▸ **RECORDS FOR THE TASK**
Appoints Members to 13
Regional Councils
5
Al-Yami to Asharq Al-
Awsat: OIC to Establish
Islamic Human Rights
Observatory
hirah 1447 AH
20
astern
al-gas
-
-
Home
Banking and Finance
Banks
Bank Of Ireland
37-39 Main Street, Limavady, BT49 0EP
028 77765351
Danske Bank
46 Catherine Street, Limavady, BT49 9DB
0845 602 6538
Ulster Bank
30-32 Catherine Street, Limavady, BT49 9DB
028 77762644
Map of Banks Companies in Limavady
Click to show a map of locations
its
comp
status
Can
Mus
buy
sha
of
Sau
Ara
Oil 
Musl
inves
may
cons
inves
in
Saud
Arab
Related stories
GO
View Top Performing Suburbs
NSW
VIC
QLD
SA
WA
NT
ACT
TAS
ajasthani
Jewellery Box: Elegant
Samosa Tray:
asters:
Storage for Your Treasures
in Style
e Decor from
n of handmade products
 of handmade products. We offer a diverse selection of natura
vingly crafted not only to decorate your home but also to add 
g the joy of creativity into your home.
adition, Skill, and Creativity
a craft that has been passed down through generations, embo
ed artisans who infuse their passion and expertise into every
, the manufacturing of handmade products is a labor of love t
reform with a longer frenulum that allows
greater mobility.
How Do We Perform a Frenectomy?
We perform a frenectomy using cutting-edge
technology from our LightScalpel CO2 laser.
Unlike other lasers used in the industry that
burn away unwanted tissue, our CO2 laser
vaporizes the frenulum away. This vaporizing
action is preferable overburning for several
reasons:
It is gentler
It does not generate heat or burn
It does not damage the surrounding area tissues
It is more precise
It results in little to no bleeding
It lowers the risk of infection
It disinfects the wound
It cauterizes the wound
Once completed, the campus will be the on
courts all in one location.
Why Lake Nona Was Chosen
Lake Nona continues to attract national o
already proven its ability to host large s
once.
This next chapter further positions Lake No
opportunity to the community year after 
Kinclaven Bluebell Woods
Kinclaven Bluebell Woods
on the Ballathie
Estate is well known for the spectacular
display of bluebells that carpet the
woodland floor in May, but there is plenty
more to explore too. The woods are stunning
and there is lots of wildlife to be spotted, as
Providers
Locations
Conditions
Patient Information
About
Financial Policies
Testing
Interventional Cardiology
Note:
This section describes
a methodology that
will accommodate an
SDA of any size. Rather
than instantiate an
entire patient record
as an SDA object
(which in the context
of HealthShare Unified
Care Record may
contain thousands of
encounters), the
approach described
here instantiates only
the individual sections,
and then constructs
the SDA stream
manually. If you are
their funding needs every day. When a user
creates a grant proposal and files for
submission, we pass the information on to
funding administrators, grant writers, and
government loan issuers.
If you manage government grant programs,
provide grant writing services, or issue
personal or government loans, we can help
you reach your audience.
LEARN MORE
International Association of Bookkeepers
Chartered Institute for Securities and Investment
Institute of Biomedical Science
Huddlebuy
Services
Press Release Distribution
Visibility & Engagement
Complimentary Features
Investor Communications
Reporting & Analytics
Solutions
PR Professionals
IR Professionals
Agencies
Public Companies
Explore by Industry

▸ **BRIEF**
Transcribe each of the records verbatim.

▸ **YOUR SOLUTION**
Appoints Members to 13
Regional Councils
5
Al-Yami to Asharq Al-
Awsat: OIC to Establish
Islamic Human Rights
Observatory
hirah 1447 AH
20
astern
al-gas
-
-
Home
Banking and Finance
Banks
Bank Of Ireland
37-39 Main Street, Limavady, BT49 0EP
028 77765351
Danske Bank
46 Catherine Street, Limavady, BT49 9DB
0845 602 6538
Ulster Bank
30-32 Catherine Street, Limavady, BT49 9DB
028 77762644
Map of Banks Companies in Limavady
Click to show a map of locations
its
comp
status
Can
Mus
buy
sha
of
Sau
Ara
Oil 
Musl
inves
may
cons
inves
in
Saud
Arab
Related stories
GO
View Top Performing Suburbs
NSW
VIC
QLD
SA
WA
NT
ACT
TAS
ajasthani
Jewellery Box: Elegant
Samosa Tray:
asters:
Storage for Your Treasures
in Style
e Decor from
n of handmade products
 of handmade products. We offer a diverse selection of natura
vingly crafted not only to decorate your home but also to add 
g the joy of creativity into your home.
adition, Skill, and Creativity
a craft that has been passed down through generations, embo
ed artisans who infuse their passion and expertise into every
, the manufacturing of handmade products is a labor of love t
reform with a longer frenulum that allows
greater mobility.
How Do We Perform a Frenectomy?
We perform a frenectomy using cutting-edge
technology from our LightScalpel CO2 laser.
Unlike other lasers used in the industry that
burn away unwanted tissue, our CO2 laser
vaporizes the frenulum away. This vaporizing
action is preferable overburning for several
reasons:
It is gentler
It does not generate heat or burn
It does not damage the surrounding area tissues
It is more precise
It results in little to no bleeding
It lowers the risk of infection
It disinfects the wound
It cauterizes the wound
Once completed, the campus will be the on
courts all in one location.
Why Lake Nona Was Chosen
Lake Nona continues to attract national o
already proven its ability to host large s
once.
This next chapter further positions Lake No
opportunity to the community year after 
Kinclaven Bluebell Woods
Kinclaven Bluebell Woods
on the Ballathie
Estate is well known for the spectacular
display of bluebells that carpet the
woodland floor in May, but there is plenty
more to explore too. The woods are stunning
and there is lots of wildlife to be spotted, as
Providers
Locations
Conditions
Patient Information
About
Financial Policies
Testing
Interventional Cardiology
Note:
This section describes
a methodology that
will accommodate an
SDA of any size. Rather
than instantiate an
entire patient record
as an SDA object
(which in the context
of HealthShare Unified
Care Record may
contain thousands of
encounters), the
approach described
here instantiates only
the individual sections,
and then constructs
the SDA stream
manually. If you are
their funding needs every day. When a user
creates a grant proposal and files for
submission, we pass the information on to
funding administrators, grant writers, and
government loan issuers.
If you manage government grant programs,
provide grant writing services, or issue
personal or government loans, we can help
you reach your audience.
LEARN MORE
International Association of Bookkeepers
Chartered Institute for Securities and Investment
Institute of Biomedical Science
Huddlebuy
Services
Press Release Distribution
Visibility & Engagement
Complimentary Features
Investor Communications
Reporting & Analytics
Solutions
PR Professionals
IR Professionals
Agencies
Public Companies
Explore by Industry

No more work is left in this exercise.